◆ Extracted material
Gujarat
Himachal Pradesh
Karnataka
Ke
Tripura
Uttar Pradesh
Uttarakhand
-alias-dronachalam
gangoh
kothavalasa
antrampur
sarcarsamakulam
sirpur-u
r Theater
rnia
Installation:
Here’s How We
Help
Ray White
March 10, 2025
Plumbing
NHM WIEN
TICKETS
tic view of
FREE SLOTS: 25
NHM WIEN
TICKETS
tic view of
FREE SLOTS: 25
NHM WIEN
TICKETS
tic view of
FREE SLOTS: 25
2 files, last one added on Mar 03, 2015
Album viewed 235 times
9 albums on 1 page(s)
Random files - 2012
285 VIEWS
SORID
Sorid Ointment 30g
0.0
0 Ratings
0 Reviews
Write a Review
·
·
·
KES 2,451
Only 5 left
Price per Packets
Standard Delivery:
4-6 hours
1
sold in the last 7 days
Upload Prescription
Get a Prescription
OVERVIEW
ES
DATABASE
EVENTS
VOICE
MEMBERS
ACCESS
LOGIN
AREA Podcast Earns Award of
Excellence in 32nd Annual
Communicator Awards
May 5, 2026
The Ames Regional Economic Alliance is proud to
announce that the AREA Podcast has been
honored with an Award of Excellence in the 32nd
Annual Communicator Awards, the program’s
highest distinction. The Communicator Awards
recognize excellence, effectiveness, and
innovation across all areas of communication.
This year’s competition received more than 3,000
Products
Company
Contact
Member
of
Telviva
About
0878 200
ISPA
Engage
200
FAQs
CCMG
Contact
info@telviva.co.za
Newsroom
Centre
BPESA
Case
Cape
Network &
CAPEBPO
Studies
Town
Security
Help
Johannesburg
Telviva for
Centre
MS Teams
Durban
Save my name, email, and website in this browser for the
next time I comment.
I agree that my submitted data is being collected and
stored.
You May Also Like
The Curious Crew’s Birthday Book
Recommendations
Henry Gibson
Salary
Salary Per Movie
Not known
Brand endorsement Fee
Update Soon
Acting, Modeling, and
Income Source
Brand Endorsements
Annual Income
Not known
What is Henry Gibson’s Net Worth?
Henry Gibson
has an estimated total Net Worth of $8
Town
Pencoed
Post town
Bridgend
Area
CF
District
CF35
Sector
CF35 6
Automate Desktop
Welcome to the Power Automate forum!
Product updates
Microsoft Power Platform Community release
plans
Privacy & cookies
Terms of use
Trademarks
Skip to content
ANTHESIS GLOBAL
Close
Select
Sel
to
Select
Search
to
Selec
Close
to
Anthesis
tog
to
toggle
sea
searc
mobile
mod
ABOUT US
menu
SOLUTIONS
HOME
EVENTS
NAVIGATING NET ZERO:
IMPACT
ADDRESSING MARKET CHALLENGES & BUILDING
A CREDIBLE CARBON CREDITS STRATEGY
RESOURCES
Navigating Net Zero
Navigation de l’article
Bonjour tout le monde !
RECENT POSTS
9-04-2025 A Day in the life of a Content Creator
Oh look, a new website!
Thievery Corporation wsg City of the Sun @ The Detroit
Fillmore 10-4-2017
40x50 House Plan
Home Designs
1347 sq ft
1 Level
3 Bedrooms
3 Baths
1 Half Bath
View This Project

◆ Assigned task
All entries are to be output exactly as they stand.

◆ Solved exercise
Gujarat
Himachal Pradesh
Karnataka
Ke
Tripura
Uttar Pradesh
Uttarakhand
-alias-dronachalam
gangoh
kothavalasa
antrampur
sarcarsamakulam
sirpur-u
r Theater
rnia
Installation:
Here’s How We
Help
Ray White
March 10, 2025
Plumbing
NHM WIEN
TICKETS
tic view of
FREE SLOTS: 25
NHM WIEN
TICKETS
tic view of
FREE SLOTS: 25
NHM WIEN
TICKETS
tic view of
FREE SLOTS: 25
2 files, last one added on Mar 03, 2015
Album viewed 235 times
9 albums on 1 page(s)
Random files - 2012
285 VIEWS
SORID
Sorid Ointment 30g
0.0
0 Ratings
0 Reviews
Write a Review
·
·
·
KES 2,451
Only 5 left
Price per Packets
Standard Delivery:
4-6 hours
1
sold in the last 7 days
Upload Prescription
Get a Prescription
OVERVIEW
ES
DATABASE
EVENTS
VOICE
MEMBERS
ACCESS
LOGIN
AREA Podcast Earns Award of
Excellence in 32nd Annual
Communicator Awards
May 5, 2026
The Ames Regional Economic Alliance is proud to
announce that the AREA Podcast has been
honored with an Award of Excellence in the 32nd
Annual Communicator Awards, the program’s
highest distinction. The Communicator Awards
recognize excellence, effectiveness, and
innovation across all areas of communication.
This year’s competition received more than 3,000
Products
Company
Contact
Member
of
Telviva
About
0878 200
ISPA
Engage
200
FAQs
CCMG
Contact
info@telviva.co.za
Newsroom
Centre
BPESA
Case
Cape
Network &
CAPEBPO
Studies
Town
Security
Help
Johannesburg
Telviva for
Centre
MS Teams
Durban
Save my name, email, and website in this browser for the
next time I comment.
I agree that my submitted data is being collected and
stored.
You May Also Like
The Curious Crew’s Birthday Book
Recommendations
Henry Gibson
Salary
Salary Per Movie
Not known
Brand endorsement Fee
Update Soon
Acting, Modeling, and
Income Source
Brand Endorsements
Annual Income
Not known
What is Henry Gibson’s Net Worth?
Henry Gibson
has an estimated total Net Worth of $8
Town
Pencoed
Post town
Bridgend
Area
CF
District
CF35
Sector
CF35 6
Automate Desktop
Welcome to the Power Automate forum!
Product updates
Microsoft Power Platform Community release
plans
Privacy & cookies
Terms of use
Trademarks
Skip to content
ANTHESIS GLOBAL
Close
Select
Sel
to
Select
Search
to
Selec
Close
to
Anthesis
tog
to
toggle
sea
searc
mobile
mod
ABOUT US
menu
SOLUTIONS
HOME
EVENTS
NAVIGATING NET ZERO:
IMPACT
ADDRESSING MARKET CHALLENGES & BUILDING
A CREDIBLE CARBON CREDITS STRATEGY
RESOURCES
Navigating Net Zero
Navigation de l’article
Bonjour tout le monde !
RECENT POSTS
9-04-2025 A Day in the life of a Content Creator
Oh look, a new website!
Thievery Corporation wsg City of the Sun @ The Detroit
Fillmore 10-4-2017
40x50 House Plan
Home Designs
1347 sq ft
1 Level
3 Bedrooms
3 Baths
1 Half Bath
View This Project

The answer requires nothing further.